In most Ph.D. programs, graduate students gain teaching experience in the college classroom—running lab demonstrations, grading assignments, and holding office hours. At the Watson School of Biological Sciences, graduate students instead teach middle and high schoolers, ranging in age from 11 to 14, at the Cold Spring Harbor Dolan DNA Learning Center (DNALC)—a dizzying hub of molecular biology education. Most school days, the DNALC teems with Long Island students sprinting past a plastic replica of Ötzi the Iceman, Europe’s oldest known natural mummy, whose shrunken body stands in a glass case in the middle of the lobby. During my first visit to the DNALC, I sat in a room where DNA sequence wrapped around the walls like sacred text, thinking to myself: how lucky am I to teach in a place like this?
All first-year Ph.D. students in the Watson School teach two courses at the DNALC: first, DNA isolation, and second, restriction enzyme digestion, or cutting up DNA with enzymes. Graduate students also have the option to teach other labs from the vast DNALC catalog, which includes classes in engineering bacteria to glow green and sequencing mitochondrial DNA. Each course begins with a brief lecture on the motivation behind the experiment. For instance, why do we care about cutting DNA? A number of excited hands shoot up during this time, as the students experience the thrill of bringing their textbook knowledge to the bench. The class then transitions into a demonstration of the method: how to transfer small liquid volumes with a pipette, make an agarose gel, or use an electric current to separate bits of chopped-up DNA. By the end of each class, students learn a fundamental molecular biology technique that researchers at Cold Spring Harbor Laboratory perform on a regular basis.
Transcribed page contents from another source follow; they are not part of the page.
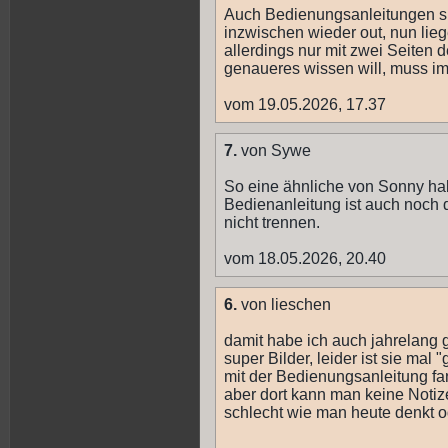
Auch Bedienungsanleitungen si
inzwischen wieder out, nun lie
allerdings nur mit zwei Seiten d
genaueres wissen will, muss i
vom 19.05.2026, 17.37
7.
von Sywe
So eine ähnliche von Sonny hab
Bedienanleitung ist auch noch d
nicht trennen.
vom 18.05.2026, 20.40
6.
von lieschen
damit habe ich auch jahrelang g
super Bilder, leider ist sie mal
mit der Bedienungsanleitung fan
aber dort kann man keine Notize
schlecht wie man heute denkt o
But even more important, they learn how scientific research happens—as a group of people trying, just as they did in class, to answer questions about the natural world.
Teaching at the DNALC was a learning experience for me, as well—one not often found in graduate school programs. It was a lesson in eye-opening, in stepping away from the immense intricacies of biology, and communicating broad ideas that stir the human spirit, regardless of the audience’s educational background. After weeks spent showing a portrait of molecular biology to middle and high school students, I drove back to the laboratory along the banks of the inner harbor, determined to apply this lesson to my own research.